I have decided that I want my pair to sit a little (2 cm) lower on the waist. So I’m just chopping off 2 cm from the top on both front and back. And now it’s time to tissue fit the waist band.
As with the front and back, trace the pieces, leaving plenty of tissue at the side seams and centre front/back seams – especially if you had to add to the trouser pattern pieces.
I’ve changed quite a lot on my waistline – with the dart width and my large waist + the changing of the hip curve, so I’m going to tissue fit the waistband pattern pieces with the trouser pattern pieces. Aligning the centre front and centre back, I’m pinning the waistband front and back pieces to the flat front and back trouser pattern pieces (pinning horizontally). It’s quite important that the front and back have been unpinned and perhaps ironed before they are placed flat for pinning the waistband pieces in place.
Now try on your tissue again and focus on your waistband in relation to your trouser front and back. You want the side seam to continue into the waistband in a nice curve, and you want to make sure that the centre front/back of the waistband pieces reaches your centre front/back. It’s really the same as the first tissue fitting. Pin to fit your shape, then take of your tissue and mark the new lines on the pattern.
That’s it!
Now we are done with the tissue fitting, we need to get the pattern ready for cutting the fabric:
Start by taping the notches you made at the crotch curves closed again and then add your seam allowances. You’ll want about 2.5 cm (1″) seam allowance at the side seams and inseams and about 1.5 cm (or do 5/8″) seam allowance at the crotch seams and waistband seams. Mark the seam allowances on the tissue and cut out the pattern pieces.
Next we are going to cut and mark the fabric and sew to get ready for pinfitting.
Edited June 2016: I can’t remember why (probably just a lot of life stuff happening), but for some reason I never got around to making the post on pin fitting trousers. I might do it at some time – the idea is added to my list of blog posts – but then again, I might not (especially as I tend to have altered my trouser fitting method more in to muslin fitting since this series – you live and learn, right?) . So I just want to quickly say something about pin fitting.

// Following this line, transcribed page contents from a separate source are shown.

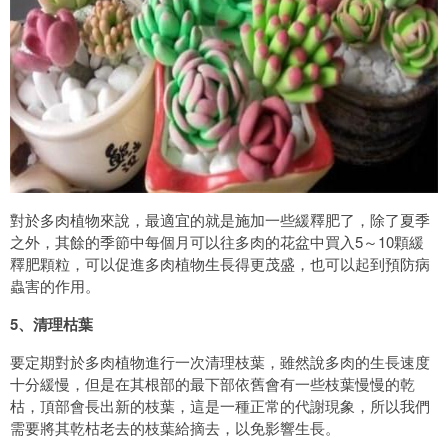
對於多肉植物來說，最適宜的就是施加一些緩釋肥了，除了夏季
之外，其餘的季節中每個月可以往多肉的花盆中買入5～10顆緩
釋肥顆粒，可以促進多肉植物生長得更茂盛，也可以起到預防病
蟲害的作用。
5、清理枯葉
要定期對於多肉植物進行一次清理枝葉，雖然說多肉的生長速度
十分緩慢，但是在其根部的最下部依舊會有一些枝葉慢慢的乾
枯，頂部會長出新的枝葉，這是一種正常的代謝現象，所以我們
需要將其乾枯老去的枝葉給摘去，以免影響生長。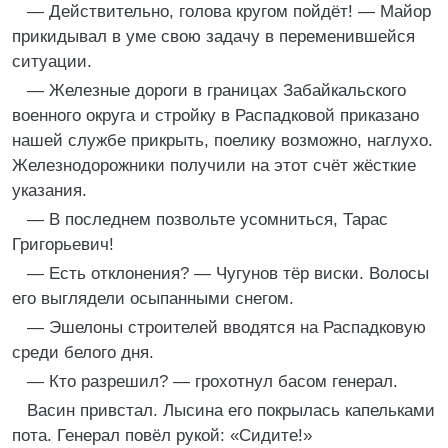
— Действительно, голова кругом пойдёт! — Майор
прикидывал в уме свою задачу в переменившейся
ситуации.
— Железные дороги в границах Забайкальского
военного округа и стройку в Распадковой приказано
нашей службе прикрыть, поелику возможно, наглухо.
Железнодорожники получили на этот счёт жёсткие
указания.
— В последнем позвольте усомниться, Тарас
Григорьевич!
— Есть отклонения? — Чугунов тёр виски. Волосы
его выглядели осыпанными снегом.
— Эшелоны строителей вводятся на Распадковую
среди белого дня.
— Кто разрешил? — грохотнул басом генерал.
Васин привстал. Лысина его покрылась капельками
пота. Генерал повёл рукой: «Сидите!»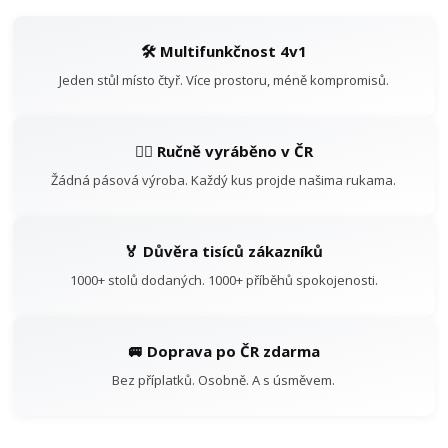
🛠️ Multifunkčnost 4v1
Jeden stůl místo čtyř. Více prostoru, méně kompromisů.
👷‍♂️ Ručně vyráběno v ČR
Žádná pásová výroba. Každý kus projde našima rukama.
🏅 Důvěra tisíců zákazníků
1000+ stolů dodaných. 1000+ příběhů spokojenosti.
🚐 Doprava po ČR zdarma
Bez příplatků. Osobně. A s úsměvem.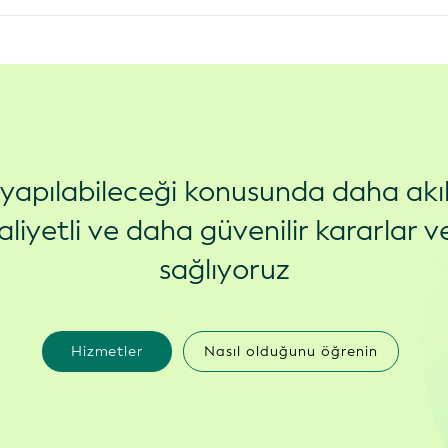
ş yapılabileceği konusunda daha akıl
liyetli ve daha güvenilir kararlar ve
sağlıyoruz
Hizmetler
Nasıl olduğunu öğrenin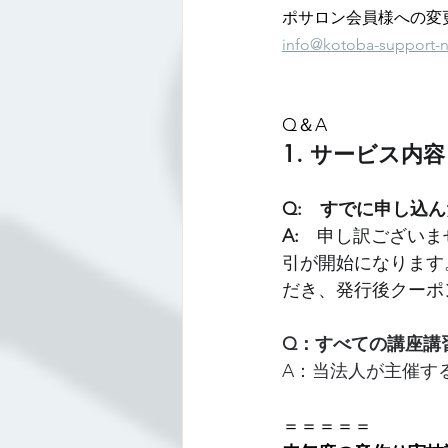
ポサロン会員様への変
info@kotoba-support-n
Q＆A
1. サービス内
Q:　すでに申し込
A:　
申し訳ございま
引が開始になります
だき、発行後クーポ
Q：すべての講座講
A：当法人が主催す
＝＝＝＝＝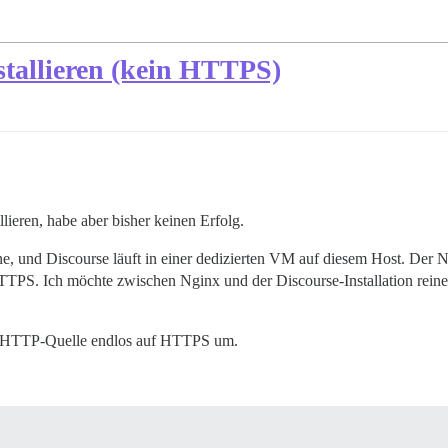
stallieren (kein HTTPS)
lieren, habe aber bisher keinen Erfolg.
ne, und Discourse läuft in einer dedizierten VM auf diesem Host. Der
PS. Ich möchte zwischen Nginx und der Discourse-Installation reine
er HTTP-Quelle endlos auf HTTPS um.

What you do is: Sew the front pieces (pockets and fly + crotch seam), then sew the back pieces (yoke/darts + crotch). Pin the inseam and the side seams vertically and then fit them to your body. You can read a lot about it in the Pants for Real People-book that I mention in the Gather your Things post.
I enjoyed reading the trouser sew along. I learned a lot! Will you be doing a trouser version of Foundations of Fitting?